JEFFERSON CITY -- A House bill seeking to prohibit local governments from barring individuals with felony convictions from working at businesses that sell liquor or lottery tickets could help combat worker shortages and recidivism rates, a retail advocacy group said.
The bill is a follow-up to language signed into law last year that eliminated a state prohibition barring applicants from working in alcohol or lottery ticket sales based solely on a prior felony conviction. Those provisions were passed as part of an omnibus public safety bill that included several sections on criminal justice reform.
This year's effort would expound on those changes by prohibiting local governments from enacting restrictions more stringent than the state's.
David Overfelt, president of the Missouri Retailers Association, supported the bill. He said his association opposed the government regulating retail employment decisions and pointed to widespread shortages that those with felony convictions could easily fill.
"The business community should be able to make these decisions on its own," Overfelt told the (Jefferson City) News Tribune. "If it's something we can discuss with them, we might be able to hire more people and give them a chance they need. With so many job openings right now, I think we could find a lot of people that would qualify to fill those jobs while giving them the opportunity to turn their lives around. There's no reason for the state to get in the way of that."
Sponsor Rep. Cheri Toalson Reisch, R-Hallsville, told her colleagues during a public hearing before the House Crime Prevention Committee last week the bill would be a boon for business owners seeking new hires as well as those struggling to find employment, but noted it would not remove barriers that prohibit individuals with felony convictions from holding liquor or gaming licenses themselves.
"This is an employer freedom bill, a job creation and criminal justice reform bill all rolled into one," Toalson Reisch said. "This does preclude them from having a liquor license or a gaming license, a felon cannot hold those. They can strictly be an employee."
She said she had heard from two people in her district who had gained employment at grocery stores that sell liquor since the law changed last year with assistance from in2Action, a local organization that helps those recently released from prison find jobs.

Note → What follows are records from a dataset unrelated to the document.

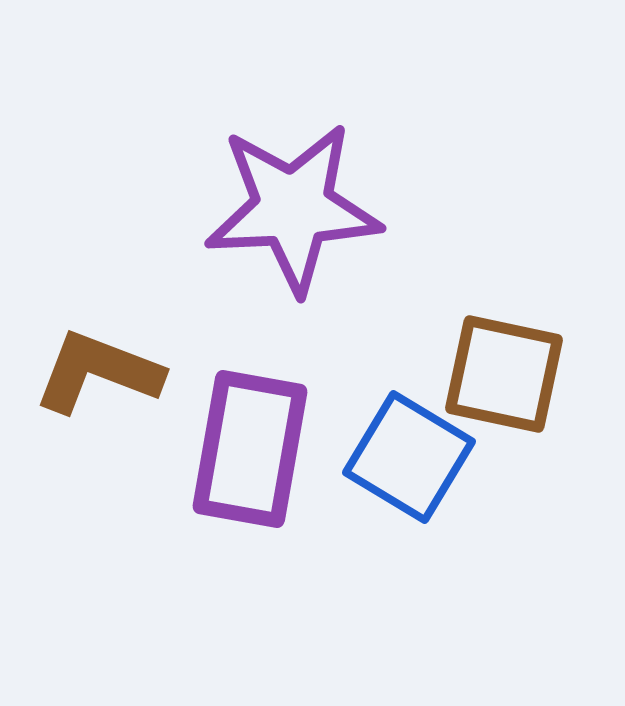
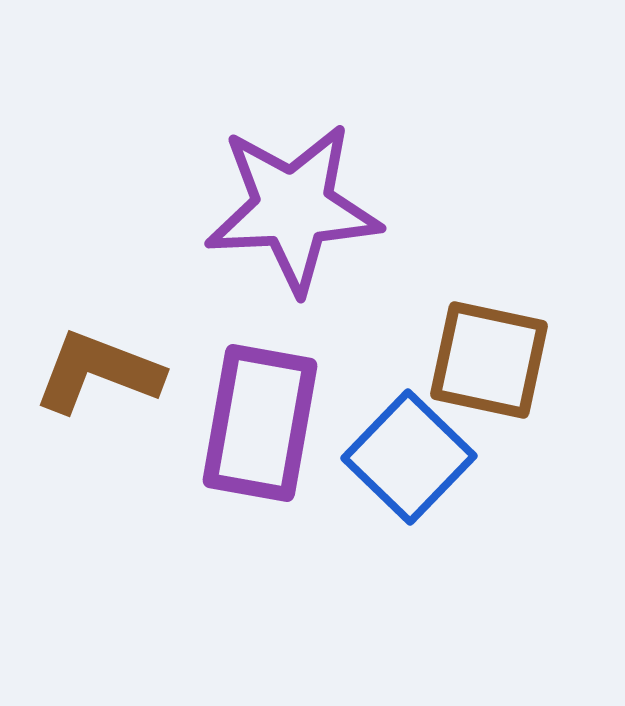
brown square: moved 15 px left, 14 px up
purple rectangle: moved 10 px right, 26 px up
blue square: rotated 13 degrees clockwise
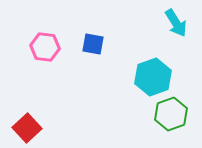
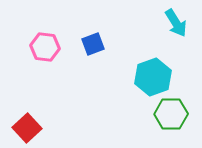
blue square: rotated 30 degrees counterclockwise
green hexagon: rotated 20 degrees clockwise
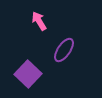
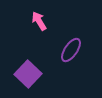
purple ellipse: moved 7 px right
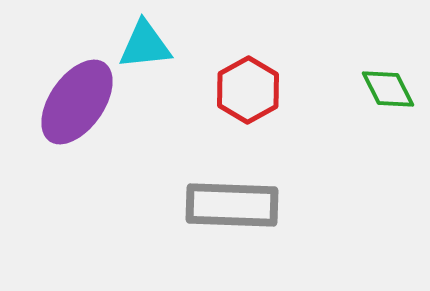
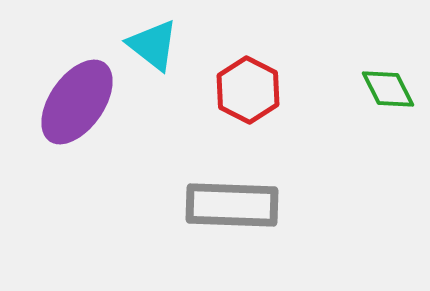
cyan triangle: moved 8 px right; rotated 44 degrees clockwise
red hexagon: rotated 4 degrees counterclockwise
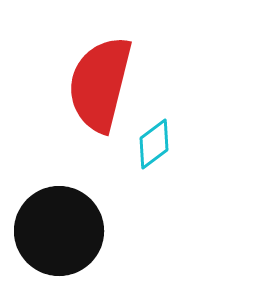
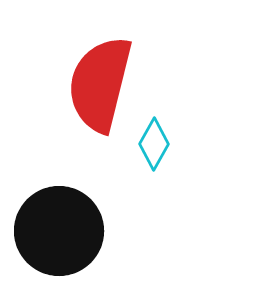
cyan diamond: rotated 24 degrees counterclockwise
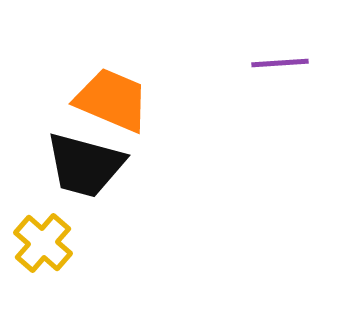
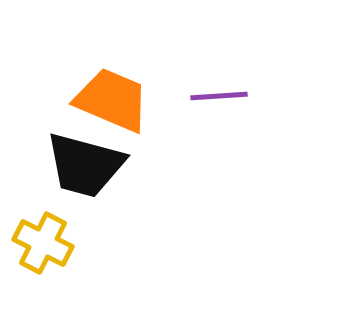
purple line: moved 61 px left, 33 px down
yellow cross: rotated 14 degrees counterclockwise
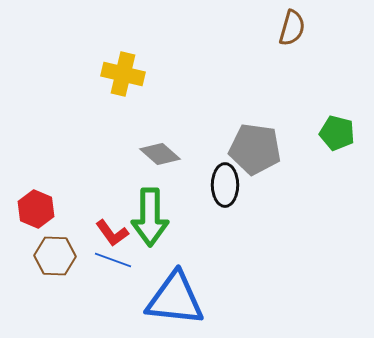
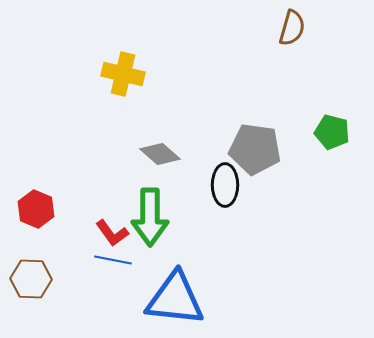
green pentagon: moved 5 px left, 1 px up
brown hexagon: moved 24 px left, 23 px down
blue line: rotated 9 degrees counterclockwise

The bill was also backed by the St. Louis-based Jewish Community Relations Council, with Deputy Director Cheryl Lynn Adelstein touting the removal of local barriers as a vital step toward reducing Missouri's recidivism rates.
"Reducing barriers to employment, is one of several tools to help reduce the recidivism rate in Missouri," she said in a written statement. "After release from incarceration, returning citizens must navigate a complex set of barriers which makes resuming any semblance of a normal life nearly impossible. Prior criminalization degrades the conditions that can aid in recovery, such as access to additional and mental health treatment programs, support networks, gainful employment and education.
"Finding paid employment can be nearly impossible due to the stigma of incarceration and the occupational licensure boards which are allowed to reject applicants with criminal histories, even when that history has no relevance to the job in question. This clarification will enable more returning citizens access to employment and reduce recidivism."
The committee took action on the bill Monday, giving it the green light with one vote in opposition. Rep. Brian Seitz, R-Branson, voted against its passage, saying the bill would impede local governments' authority.
"I'm concerned about it taking away local control from our communities like Branson, there have been local control concerns over the past couple of years," Seitz said.
No other lawmakers or witnesses have spoken in opposition to the proposal during its time in committee.